Storytime... ok so, several years ago there was this guy i reeeaaaaallllyyyyyy liked, we never dated though because he wouldn't stop comparing me to ths chick he used to date. She cheated on him and it was just this big disaster, he was in love with her an all that. I could understand why he was apprehensive of dating again. Who wouldnt be right. For months on end i tried to convince him I AM NOT THIS OTHER GIRL!!! It was all in vain though, cause he just could not get it through his head. Finally i said look this is to much, im not even sure i can be your friend anymore. I mean whenever i thought we were getting somewhere he would just vanish for days at a time. When i had met him it had been a year since all that happened, but he just could not get over it.

So i basically said bye bye. Cause he didnt want to date me, but didnt want me dating anyone else. I waited and waited aaaaaaaand waited, but he just continued to bring her and me up in the same sentence and i pretty much had it. So we stopped talking. This was 2 years ago.

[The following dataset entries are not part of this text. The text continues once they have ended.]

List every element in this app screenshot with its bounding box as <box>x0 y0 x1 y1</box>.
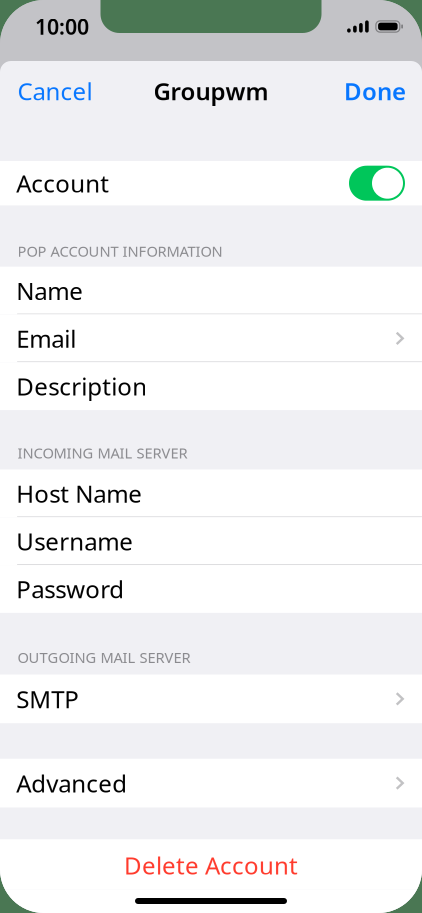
button[interactable]: Name <box>0 267 422 314</box>
staticText: Email <box>16 322 76 354</box>
staticText: Account <box>16 167 109 199</box>
button[interactable]: Password <box>0 565 422 613</box>
staticText: Done <box>344 75 406 107</box>
button[interactable]: Done <box>332 66 422 116</box>
staticText: Name <box>16 275 83 306</box>
staticText: Cancel <box>17 75 92 107</box>
button[interactable]: SMTP <box>0 674 422 723</box>
button[interactable]: Description <box>0 362 422 410</box>
staticText: POP ACCOUNT INFORMATION <box>18 241 223 261</box>
staticText: 10:00 <box>35 12 89 41</box>
button[interactable]: Delete Account <box>0 839 422 889</box>
staticText: Username <box>16 525 133 557</box>
staticText: Delete Account <box>124 849 298 881</box>
staticText: Advanced <box>16 767 127 799</box>
button[interactable]: Host Name <box>0 470 422 517</box>
staticText: Host Name <box>16 477 142 509</box>
button[interactable]: Advanced <box>0 759 422 807</box>
staticText: SMTP <box>16 683 79 715</box>
button[interactable]: Account <box>0 161 422 205</box>
button[interactable]: Username <box>0 517 422 565</box>
staticText: OUTGOING MAIL SERVER <box>18 648 191 667</box>
staticText: INCOMING MAIL SERVER <box>18 443 188 463</box>
staticText: Groupwm <box>154 75 268 107</box>
button[interactable]: Email <box>0 314 422 362</box>
staticText: Password <box>16 573 124 605</box>
staticText: Description <box>16 370 147 402</box>
button[interactable]: Cancel <box>0 66 104 116</box>
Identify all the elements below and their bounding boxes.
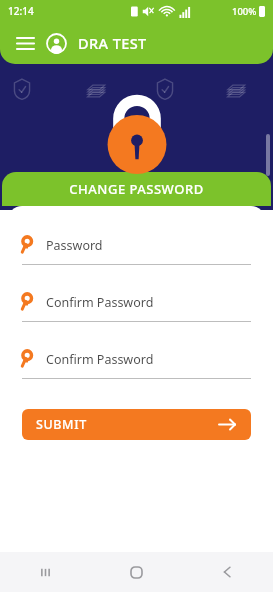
staticText: Confirm Password xyxy=(46,294,154,311)
button[interactable]: Password xyxy=(22,234,251,265)
button[interactable]: Open navigation menu xyxy=(12,30,38,56)
staticText: Password xyxy=(46,237,103,254)
button[interactable]: Confirm Password xyxy=(22,348,251,379)
button[interactable]: Back xyxy=(182,552,273,592)
staticText: CHANGE PASSWORD xyxy=(69,180,204,198)
staticText: 100% xyxy=(232,5,257,18)
button[interactable]: Recent apps xyxy=(0,552,91,592)
staticText: SUBMIT xyxy=(36,416,87,433)
staticText: Confirm Password xyxy=(46,351,154,368)
button[interactable]: Account xyxy=(43,30,69,56)
staticText: DRA TEST xyxy=(78,33,147,53)
button[interactable]: Home xyxy=(91,552,182,592)
button[interactable]: Confirm Password xyxy=(22,291,251,322)
staticText: 12:14 xyxy=(8,4,34,18)
button[interactable]: SUBMIT xyxy=(22,409,251,440)
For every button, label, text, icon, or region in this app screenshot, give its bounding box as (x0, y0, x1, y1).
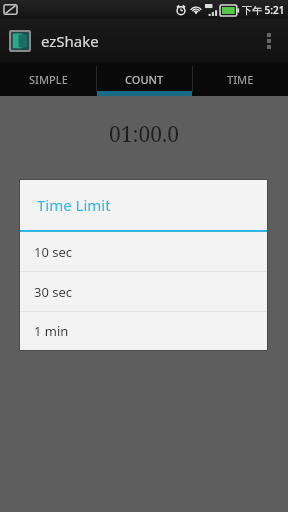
button[interactable]: More options (254, 19, 284, 62)
staticText: 1 min (34, 322, 69, 340)
button[interactable]: COUNT (97, 62, 192, 96)
staticText: 30 sec (34, 283, 73, 301)
button[interactable]: TIME (193, 62, 288, 96)
staticText: TIME (227, 72, 254, 87)
staticText: 01:00.0 (109, 120, 179, 149)
staticText: SIMPLE (29, 72, 68, 87)
staticText: COUNT (125, 72, 164, 87)
button[interactable]: 1 min (20, 312, 267, 350)
staticText: ezShake (41, 31, 99, 51)
button[interactable]: SIMPLE (0, 62, 96, 96)
button[interactable]: 30 sec (20, 272, 267, 311)
staticText: Time Limit (37, 195, 111, 215)
button[interactable]: 10 sec (20, 232, 267, 271)
staticText: 10 sec (34, 243, 73, 261)
staticText: 下午 5:21 (242, 3, 285, 17)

Present day. Yesterday actually. He starts texing me!!!! I miss you so much, im sorry about 2 years ago, i really wanna be with you. So im lookin at my phone like... WHAT! He goes on to tell me how much he liked me back then, but just couldnt do anything about it. I stil havent decided what to do about this, i mean he really put me through it!
I know now i should have never even tried nor expected anything when him and i met. You cannot convince someone you are not their ex, especially when there bound and determined you are.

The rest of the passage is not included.